Playing golf is really good for you, study shows

The 19th Hole

A new study released by the British Journal of Sports Medicine has found that playing golf provides far more health benefits that previously thought.

Golf often gets a hard time for not being a particularly vigorous or athletic sport, but don’t be fooled: it’s good for your health in a multitude of ways.

That’s of course provided you’re not riding around in a golf cart all the time.

If you choose to walk the course for a quick nine or 18 holes, you’re getting a surprisingly effective workout, one that brings a whole host of cardiovascular improvements, as well as the building of leg and core strength.

Consider the fact that to play a 6,000 yard course, you will need to walk around 3.5 miles just from tee to green – and that’s not counting the frequent excursions involving trees, rough and walk-backs, which can easily bring it up to five miles.

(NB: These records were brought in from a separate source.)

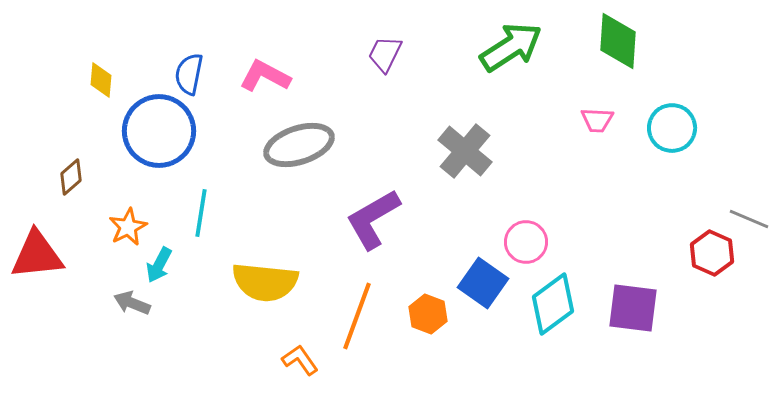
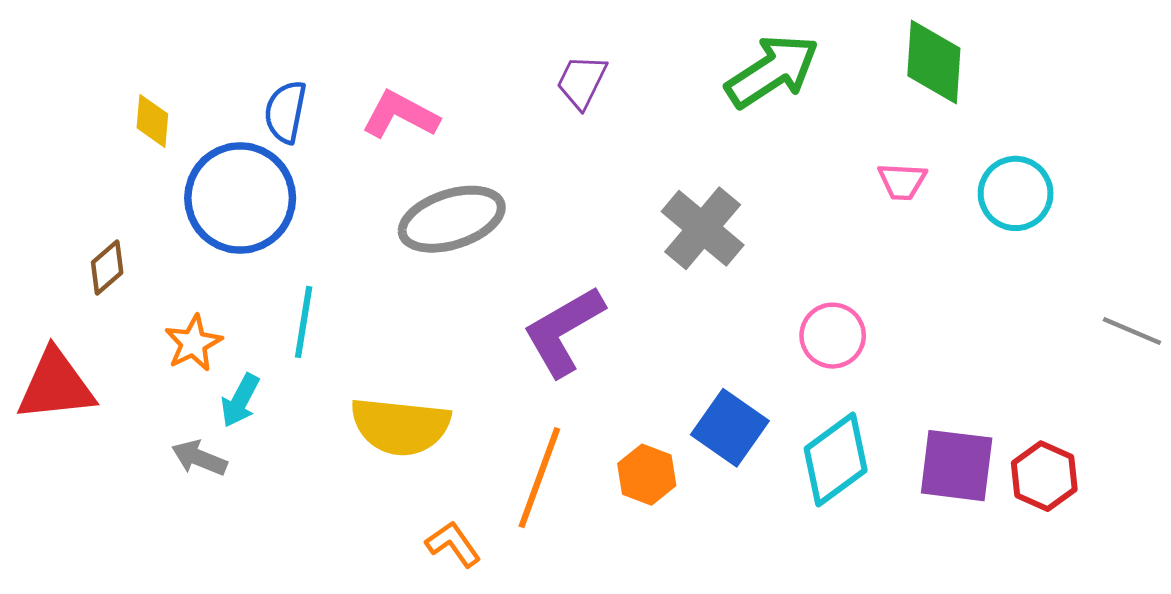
pink circle: (526, 242) -> (833, 336), moved
red hexagon: (712, 253) -> (1044, 476), moved

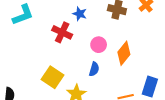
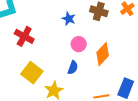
blue star: (80, 14) -> (69, 19), moved
red cross: (62, 32) -> (24, 36), moved

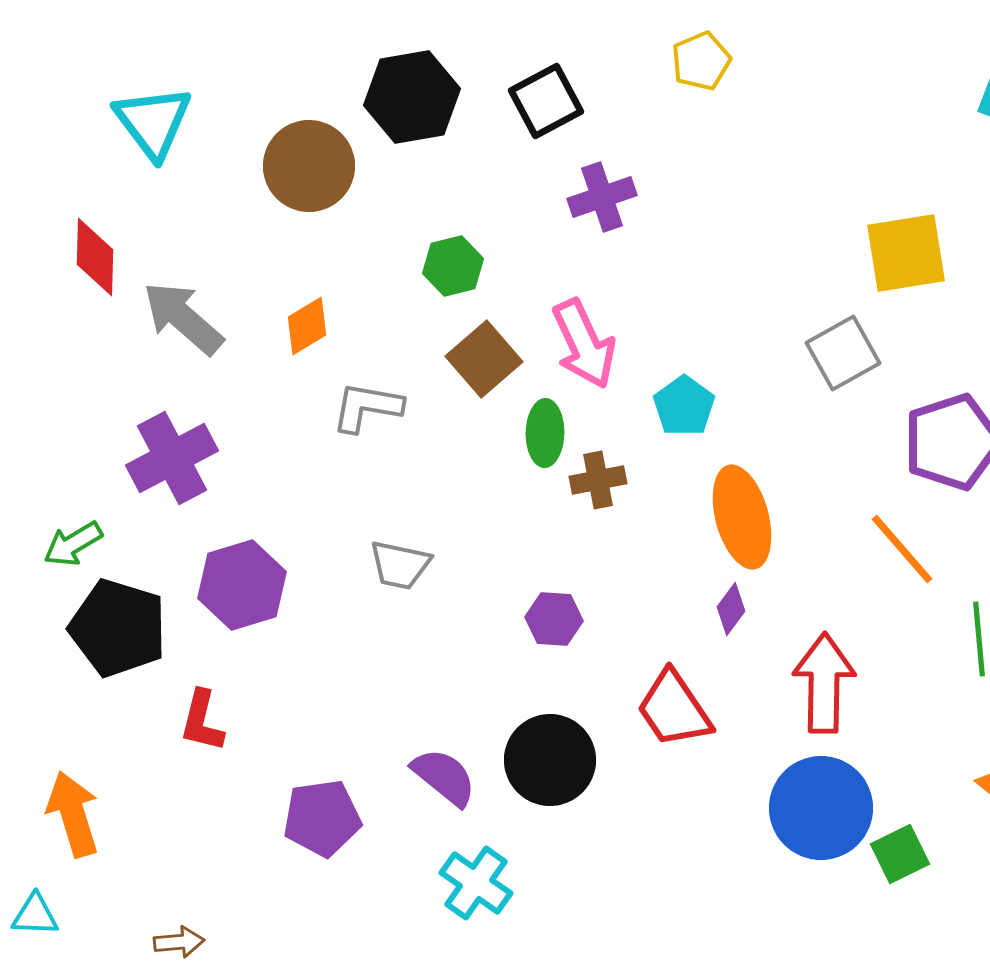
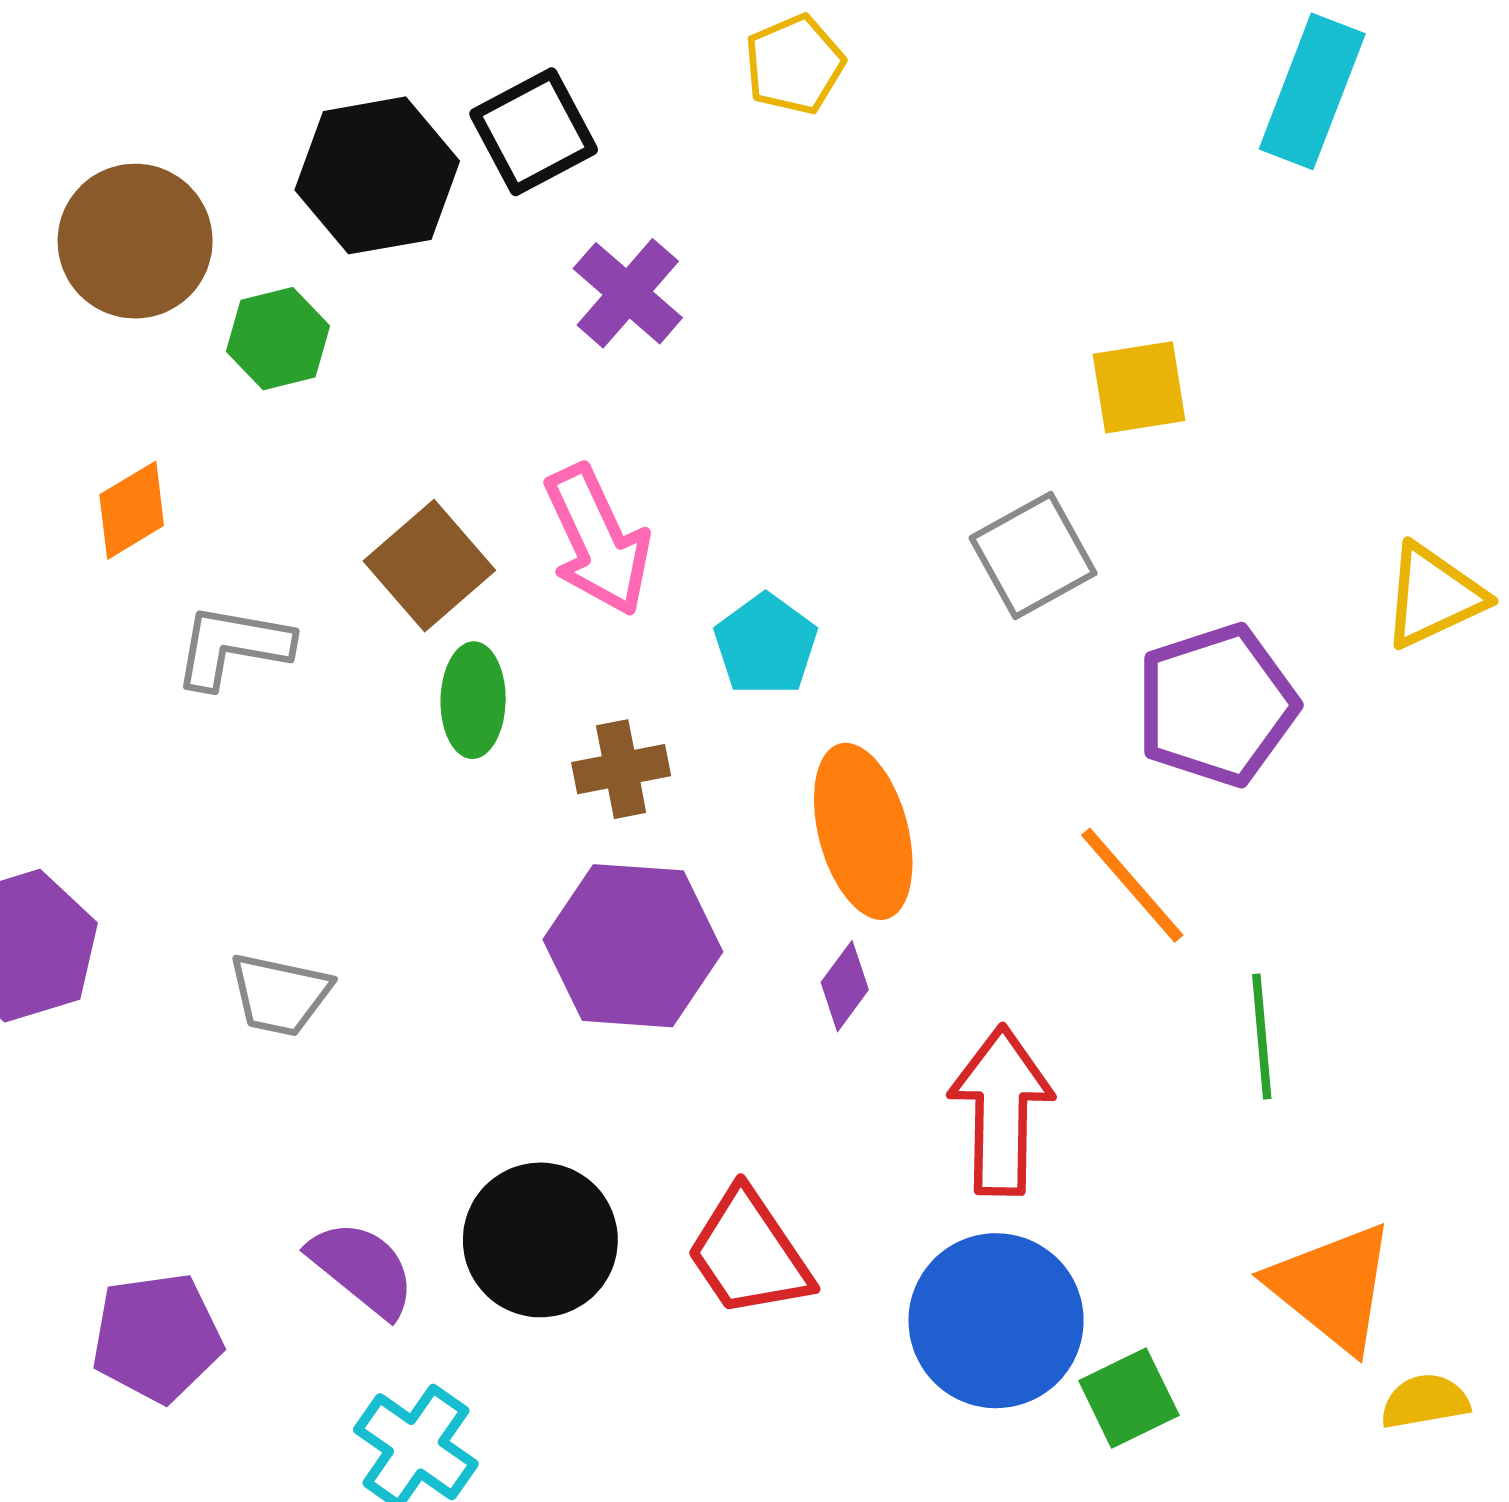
black hexagon: (412, 97) -> (377, 175), moved
purple cross: (602, 197) -> (628, 293), turned -30
yellow square: (906, 253) -> (1139, 387), size x0.7
green hexagon: (453, 266) -> (278, 339), moved
green ellipse: (545, 433) -> (473, 700), moved
gray trapezoid: (400, 565) -> (280, 994), moved
purple hexagon: (554, 619) -> (633, 946), moved, size x1.8
red trapezoid: (674, 709) -> (749, 1253), moved

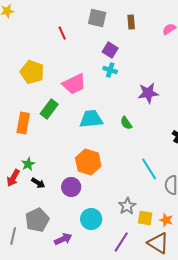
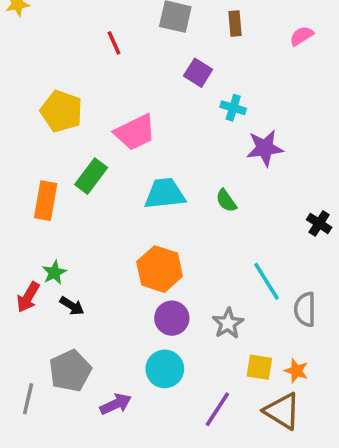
cyan cross: (110, 70) -> (233, 108), moved
purple circle: (71, 187) -> (172, 318), moved
gray star: (127, 206) -> (228, 323), moved

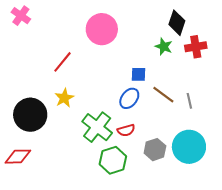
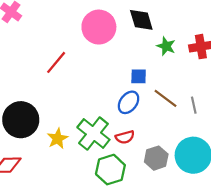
black diamond: (177, 23) -> (141, 20), moved, turned -35
yellow star: (64, 98) -> (58, 139), moved

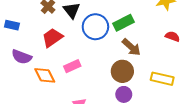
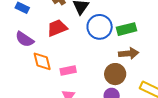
brown arrow: (131, 47) -> (129, 53), turned -60
pink rectangle: (72, 66) -> (68, 71), moved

A round of golf also help to improve your cholesterol and your blood pressure away from the game – providing you’re not the kind of golfer to get too upset when things aren’t going your way.

Furthermore, playing golf brings with it a reduced risk of suffering chronic conditions like cancer and diabetes, and the study also found that golfers live longer than non-golfers!

Aside from all the physical benefits, there are also significant mental health benefits too, which certainly shouldn’t be underestimated in this day and age.

The study found that playing golf helps to reduce the risk of both depression and anxiety, and these benefits are derived even if you’re not walking.